- _Working data_:
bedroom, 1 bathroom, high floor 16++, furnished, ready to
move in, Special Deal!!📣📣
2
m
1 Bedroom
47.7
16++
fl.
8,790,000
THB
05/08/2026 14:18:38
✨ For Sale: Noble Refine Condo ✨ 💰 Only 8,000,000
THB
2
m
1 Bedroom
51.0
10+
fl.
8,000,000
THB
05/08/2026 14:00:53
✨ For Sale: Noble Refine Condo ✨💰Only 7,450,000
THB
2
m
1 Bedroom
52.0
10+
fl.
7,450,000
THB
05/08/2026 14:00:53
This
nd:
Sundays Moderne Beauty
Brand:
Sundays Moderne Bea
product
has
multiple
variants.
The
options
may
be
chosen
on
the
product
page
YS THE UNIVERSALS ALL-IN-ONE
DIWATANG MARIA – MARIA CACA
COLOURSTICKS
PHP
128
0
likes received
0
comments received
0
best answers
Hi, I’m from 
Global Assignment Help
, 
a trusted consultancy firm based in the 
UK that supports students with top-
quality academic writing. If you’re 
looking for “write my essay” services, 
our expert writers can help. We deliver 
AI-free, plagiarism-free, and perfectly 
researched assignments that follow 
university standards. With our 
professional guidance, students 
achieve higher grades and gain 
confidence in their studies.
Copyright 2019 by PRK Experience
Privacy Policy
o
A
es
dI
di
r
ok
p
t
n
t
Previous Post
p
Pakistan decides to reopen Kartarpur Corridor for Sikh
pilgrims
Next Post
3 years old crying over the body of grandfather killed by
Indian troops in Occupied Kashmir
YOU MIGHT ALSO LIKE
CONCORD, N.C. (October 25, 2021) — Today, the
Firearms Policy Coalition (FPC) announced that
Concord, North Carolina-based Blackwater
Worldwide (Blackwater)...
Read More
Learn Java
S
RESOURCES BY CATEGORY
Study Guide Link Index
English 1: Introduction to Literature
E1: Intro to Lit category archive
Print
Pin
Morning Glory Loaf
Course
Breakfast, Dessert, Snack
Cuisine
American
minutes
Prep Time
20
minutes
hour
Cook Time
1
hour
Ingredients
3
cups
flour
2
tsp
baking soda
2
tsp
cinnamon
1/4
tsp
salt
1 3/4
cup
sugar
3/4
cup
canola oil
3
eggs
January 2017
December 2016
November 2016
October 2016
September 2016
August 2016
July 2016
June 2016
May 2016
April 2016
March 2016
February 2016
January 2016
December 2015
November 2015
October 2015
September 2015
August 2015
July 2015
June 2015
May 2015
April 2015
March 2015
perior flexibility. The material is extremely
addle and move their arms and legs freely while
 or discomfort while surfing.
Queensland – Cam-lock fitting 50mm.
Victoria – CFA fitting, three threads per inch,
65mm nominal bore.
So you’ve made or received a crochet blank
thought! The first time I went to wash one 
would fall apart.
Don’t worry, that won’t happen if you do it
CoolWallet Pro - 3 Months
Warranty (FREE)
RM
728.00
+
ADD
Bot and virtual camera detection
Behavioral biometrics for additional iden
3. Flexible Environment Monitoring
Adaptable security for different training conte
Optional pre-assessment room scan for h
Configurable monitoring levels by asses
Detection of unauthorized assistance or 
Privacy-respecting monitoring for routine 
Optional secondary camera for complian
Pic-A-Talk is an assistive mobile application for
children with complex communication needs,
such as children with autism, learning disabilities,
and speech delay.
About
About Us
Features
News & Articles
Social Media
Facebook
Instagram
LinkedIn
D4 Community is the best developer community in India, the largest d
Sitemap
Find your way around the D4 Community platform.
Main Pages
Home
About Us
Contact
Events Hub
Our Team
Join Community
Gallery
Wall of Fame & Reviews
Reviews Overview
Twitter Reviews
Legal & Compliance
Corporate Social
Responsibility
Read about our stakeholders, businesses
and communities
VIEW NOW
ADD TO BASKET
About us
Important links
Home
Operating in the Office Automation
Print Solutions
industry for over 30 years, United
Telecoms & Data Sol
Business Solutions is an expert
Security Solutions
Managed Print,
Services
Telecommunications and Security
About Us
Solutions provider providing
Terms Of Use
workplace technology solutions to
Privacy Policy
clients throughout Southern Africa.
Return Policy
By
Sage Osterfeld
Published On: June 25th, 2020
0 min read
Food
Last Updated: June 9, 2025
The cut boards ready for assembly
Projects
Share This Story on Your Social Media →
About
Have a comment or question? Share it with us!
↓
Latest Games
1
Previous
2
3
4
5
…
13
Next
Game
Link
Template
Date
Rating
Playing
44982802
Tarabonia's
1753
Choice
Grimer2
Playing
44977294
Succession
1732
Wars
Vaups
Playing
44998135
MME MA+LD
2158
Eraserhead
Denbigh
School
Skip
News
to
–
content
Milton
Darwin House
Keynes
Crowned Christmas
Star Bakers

- _What you should do_:
All entries above are to be reproduced exactly.

- _Response below_:
bedroom, 1 bathroom, high floor 16++, furnished, ready to
move in, Special Deal!!📣📣
2
m
1 Bedroom
47.7
16++
fl.
8,790,000
THB
05/08/2026 14:18:38
✨ For Sale: Noble Refine Condo ✨ 💰 Only 8,000,000
THB
2
m
1 Bedroom
51.0
10+
fl.
8,000,000
THB
05/08/2026 14:00:53
✨ For Sale: Noble Refine Condo ✨💰Only 7,450,000
THB
2
m
1 Bedroom
52.0
10+
fl.
7,450,000
THB
05/08/2026 14:00:53
This
nd:
Sundays Moderne Beauty
Brand:
Sundays Moderne Bea
product
has
multiple
variants.
The
options
may
be
chosen
on
the
product
page
YS THE UNIVERSALS ALL-IN-ONE
DIWATANG MARIA – MARIA CACA
COLOURSTICKS
PHP
128
0
likes received
0
comments received
0
best answers
Hi, I’m from 
Global Assignment Help
, 
a trusted consultancy firm based in the 
UK that supports students with top-
quality academic writing. If you’re 
looking for “write my essay” services, 
our expert writers can help. We deliver 
AI-free, plagiarism-free, and perfectly 
researched assignments that follow 
university standards. With our 
professional guidance, students 
achieve higher grades and gain 
confidence in their studies.
Copyright 2019 by PRK Experience
Privacy Policy
o
A
es
dI
di
r
ok
p
t
n
t
Previous Post
p
Pakistan decides to reopen Kartarpur Corridor for Sikh
pilgrims
Next Post
3 years old crying over the body of grandfather killed by
Indian troops in Occupied Kashmir
YOU MIGHT ALSO LIKE
CONCORD, N.C. (October 25, 2021) — Today, the
Firearms Policy Coalition (FPC) announced that
Concord, North Carolina-based Blackwater
Worldwide (Blackwater)...
Read More
Learn Java
S
RESOURCES BY CATEGORY
Study Guide Link Index
English 1: Introduction to Literature
E1: Intro to Lit category archive
Print
Pin
Morning Glory Loaf
Course
Breakfast, Dessert, Snack
Cuisine
American
minutes
Prep Time
20
minutes
hour
Cook Time
1
hour
Ingredients
3
cups
flour
2
tsp
baking soda
2
tsp
cinnamon
1/4
tsp
salt
1 3/4
cup
sugar
3/4
cup
canola oil
3
eggs
January 2017
December 2016
November 2016
October 2016
September 2016
August 2016
July 2016
June 2016
May 2016
April 2016
March 2016
February 2016
January 2016
December 2015
November 2015
October 2015
September 2015
August 2015
July 2015
June 2015
May 2015
April 2015
March 2015
perior flexibility. The material is extremely
addle and move their arms and legs freely while
 or discomfort while surfing.
Queensland – Cam-lock fitting 50mm.
Victoria – CFA fitting, three threads per inch,
65mm nominal bore.
So you’ve made or received a crochet blank
thought! The first time I went to wash one 
would fall apart.
Don’t worry, that won’t happen if you do it
CoolWallet Pro - 3 Months
Warranty (FREE)
RM
728.00
+
ADD
Bot and virtual camera detection
Behavioral biometrics for additional iden
3. Flexible Environment Monitoring
Adaptable security for different training conte
Optional pre-assessment room scan for h
Configurable monitoring levels by asses
Detection of unauthorized assistance or 
Privacy-respecting monitoring for routine 
Optional secondary camera for complian
Pic-A-Talk is an assistive mobile application for
children with complex communication needs,
such as children with autism, learning disabilities,
and speech delay.
About
About Us
Features
News & Articles
Social Media
Facebook
Instagram
LinkedIn
D4 Community is the best developer community in India, the largest d
Sitemap
Find your way around the D4 Community platform.
Main Pages
Home
About Us
Contact
Events Hub
Our Team
Join Community
Gallery
Wall of Fame & Reviews
Reviews Overview
Twitter Reviews
Legal & Compliance
Corporate Social
Responsibility
Read about our stakeholders, businesses
and communities
VIEW NOW
ADD TO BASKET
About us
Important links
Home
Operating in the Office Automation
Print Solutions
industry for over 30 years, United
Telecoms & Data Sol
Business Solutions is an expert
Security Solutions
Managed Print,
Services
Telecommunications and Security
About Us
Solutions provider providing
Terms Of Use
workplace technology solutions to
Privacy Policy
clients throughout Southern Africa.
Return Policy
By
Sage Osterfeld
Published On: June 25th, 2020
0 min read
Food
Last Updated: June 9, 2025
The cut boards ready for assembly
Projects
Share This Story on Your Social Media →
About
Have a comment or question? Share it with us!
↓
Latest Games
1
Previous
2
3
4
5
…
13
Next
Game
Link
Template
Date
Rating
Playing
44982802
Tarabonia's
1753
Choice
Grimer2
Playing
44977294
Succession
1732
Wars
Vaups
Playing
44998135
MME MA+LD
2158
Eraserhead
Denbigh
School
Skip
News
to
–
content
Milton
Darwin House
Keynes
Crowned Christmas
Star Bakers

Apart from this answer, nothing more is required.